Ozor

Posted on Mar 5

How to Build a Broken Link Checker in JavaScript (Free API)

#seo #webdev #javascript #tutorial

Dead links destroy user experience and tank your SEO. Google penalizes pages with broken outbound links, and users bounce when they hit 404s.

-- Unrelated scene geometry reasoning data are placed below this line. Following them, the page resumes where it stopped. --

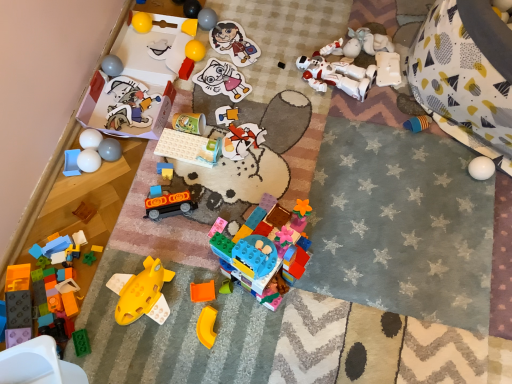 Where is `free point to the left of translucent orange plastic at center, arranged as the nineteenth toy when viewed from the left`? free point to the left of translucent orange plastic at center, arranged as the nineteenth toy when viewed from the left is located at coordinates (169, 295). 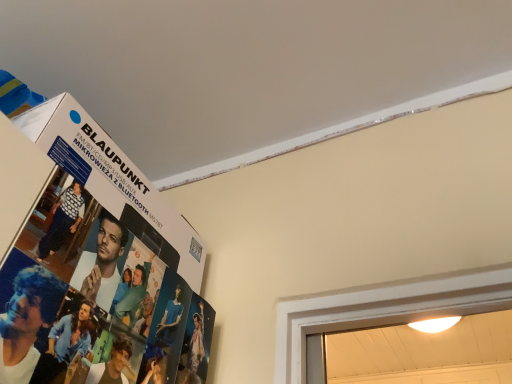 In order to face matte cardboard poster at upper left, should I rotate leftwards or rightwards?

Rotate left and turn 17.310 degrees.

Image resolution: width=512 pixels, height=384 pixels. I want to click on matte cardboard poster at upper left, so click(x=99, y=269).

Describe the element at coordinates (99, 269) in the screenshot. I see `matte cardboard poster at upper left` at that location.

This screenshot has width=512, height=384. Find the location of `matte cardboard poster at upper left`. matte cardboard poster at upper left is located at coordinates (99, 269). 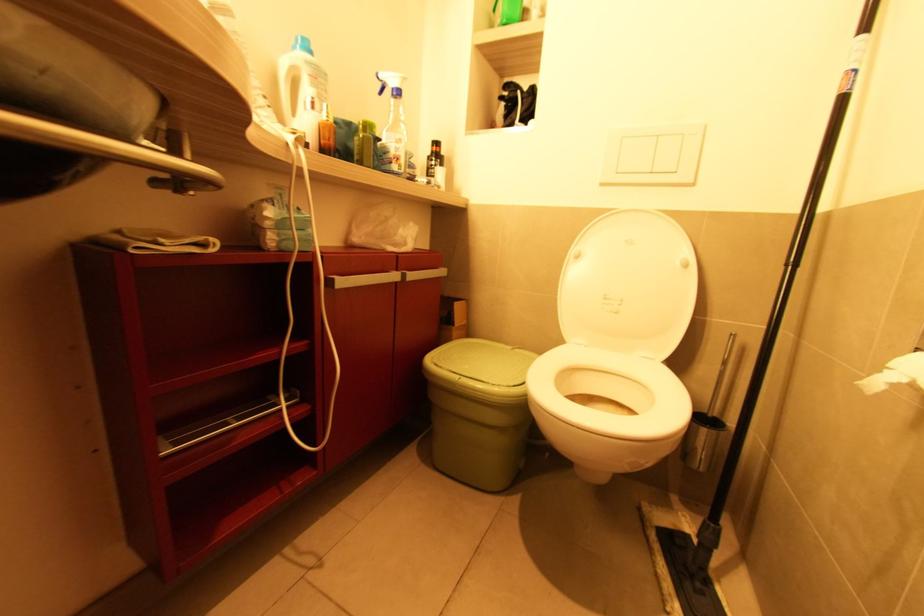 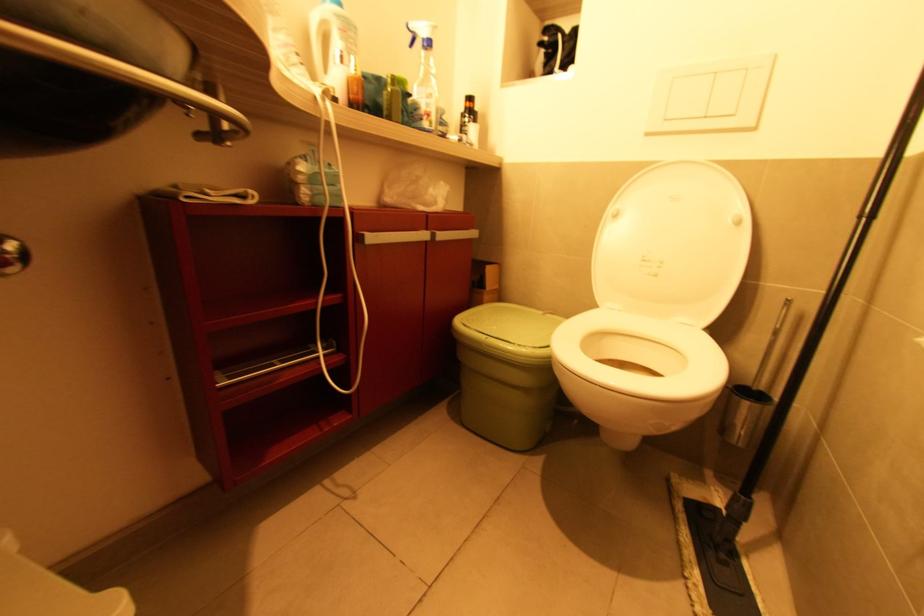 In the second image, find the point that corresponds to the point at 718,368 in the first image.

(771, 338)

Most link-checking tools are either expensive SaaS products or slow crawlers that hammer servers. In this tutorial, we'll build a fast broken link checker using JavaScript and a free web scraping API — no Puppeteer, no headless browsers, no dependencies.

What We're Building

A CLI tool that:

Scrapes all links from any webpage
Tests each link for HTTP errors (404, 500, timeouts)
Takes screenshots of broken destinations (proof for reports)
Outputs a clean report with actionable results

Prerequisites

Node.js 18+
A free API key from Frostbyte (200 free credits, no card required)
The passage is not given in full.